WAL cleanup
Automatic cleanup of replicated WAL data in object storage.
QuestDB's replication feature streams write-ahead log (WAL) data from a primary node to object storage, where replica nodes consume it. Without cleanup, this replicated WAL data accumulates indefinitely. The WAL cleaner runs on the primary node and automatically deletes data that is no longer needed, based on your backup and checkpoint history, keeping storage usage under control.
The WAL cleaner is enabled by default and keeps as much replication data as your latest N backups or checkpoints:
# server.conf (the are defaults — no action needed)
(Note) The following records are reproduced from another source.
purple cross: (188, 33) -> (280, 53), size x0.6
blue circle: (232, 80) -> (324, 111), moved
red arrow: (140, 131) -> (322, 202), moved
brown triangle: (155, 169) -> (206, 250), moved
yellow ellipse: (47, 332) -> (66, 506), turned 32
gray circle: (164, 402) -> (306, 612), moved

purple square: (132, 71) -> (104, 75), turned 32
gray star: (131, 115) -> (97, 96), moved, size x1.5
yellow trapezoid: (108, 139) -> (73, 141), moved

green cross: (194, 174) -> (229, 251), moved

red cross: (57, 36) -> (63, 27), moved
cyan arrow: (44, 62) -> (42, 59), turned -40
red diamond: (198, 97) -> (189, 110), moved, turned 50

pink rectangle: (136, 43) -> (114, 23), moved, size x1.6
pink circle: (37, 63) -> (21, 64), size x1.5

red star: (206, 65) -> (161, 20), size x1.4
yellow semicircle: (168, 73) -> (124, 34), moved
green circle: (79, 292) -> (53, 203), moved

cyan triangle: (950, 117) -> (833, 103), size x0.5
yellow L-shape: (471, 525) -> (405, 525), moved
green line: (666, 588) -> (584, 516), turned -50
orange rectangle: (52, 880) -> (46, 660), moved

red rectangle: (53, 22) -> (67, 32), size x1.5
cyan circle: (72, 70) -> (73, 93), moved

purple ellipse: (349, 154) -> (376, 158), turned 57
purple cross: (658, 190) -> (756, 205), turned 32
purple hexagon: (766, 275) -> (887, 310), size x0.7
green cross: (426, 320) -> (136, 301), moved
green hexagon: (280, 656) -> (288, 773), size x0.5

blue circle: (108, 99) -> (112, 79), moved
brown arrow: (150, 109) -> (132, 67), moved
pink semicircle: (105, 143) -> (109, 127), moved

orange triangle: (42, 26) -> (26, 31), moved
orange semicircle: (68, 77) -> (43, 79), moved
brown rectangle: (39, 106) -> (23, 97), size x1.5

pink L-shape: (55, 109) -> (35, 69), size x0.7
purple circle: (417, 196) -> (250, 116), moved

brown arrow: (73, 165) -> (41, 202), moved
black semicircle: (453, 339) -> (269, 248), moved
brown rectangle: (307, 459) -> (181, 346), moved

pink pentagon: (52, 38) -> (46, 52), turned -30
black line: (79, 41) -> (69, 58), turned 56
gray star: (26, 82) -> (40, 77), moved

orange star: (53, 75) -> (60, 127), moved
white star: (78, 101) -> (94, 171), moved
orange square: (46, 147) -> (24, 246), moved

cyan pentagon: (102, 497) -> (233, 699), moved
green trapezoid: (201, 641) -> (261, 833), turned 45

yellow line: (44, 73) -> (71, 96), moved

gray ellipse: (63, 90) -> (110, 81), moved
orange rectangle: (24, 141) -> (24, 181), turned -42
replication.primary.cleaner.enabled=true
replication.primary.cleaner.backup.window.count=5
Each WAL cleaner cycle runs every 10 minutes by default
(replication.primary.cleaner.interval).
The cleaner requires at least one cleanup trigger source before it will delete anything. The two supported sources are:
- Enterprise backups — the cleaner reads backup manifests to determine what can be safely deleted
- Checkpoint history — the cleaner reads
CHECKPOINT RELEASErecords synced to the replication object store
Both sources are enabled by default when replication is active. If you only use one backup method, the cleaner simply ignores the source that has no history.
The core principle is simple: the cleaner retains enough WAL data to support your most recent N backups or checkpoints, and deletes everything older.
Integrating with Enterprise backups
The cleaner automatically reads your backup manifests to determine what can be safely deleted. The backup feature must be enabled and configured on the primary, even if you only run backups from a replica.
# server.conf (primary)
replication.role=primary
replication.object.store=...
backup.enabled=true
backup.object.store=s3::bucket=my-backup-bucket;... # same on all cluster nodes
The cleaner waits until at least N complete backups exist before it starts
deleting anything. N defaults to your
backup.cleanup.keep.latest.n
setting (itself default 5) and can be overridden with
replication.primary.cleaner.backup.window.count. For example, with the default
of 5 the cleaner deletes data older than the 5th-newest complete backup.
All nodes in a replication cluster should use the same backup.object.store
connection string. The cleaner on the primary reads backup manifests from every
node to compute the cleanup boundary. If nodes back up to different object
stores, the cleaner cannot see all manifests and will not trigger correctly.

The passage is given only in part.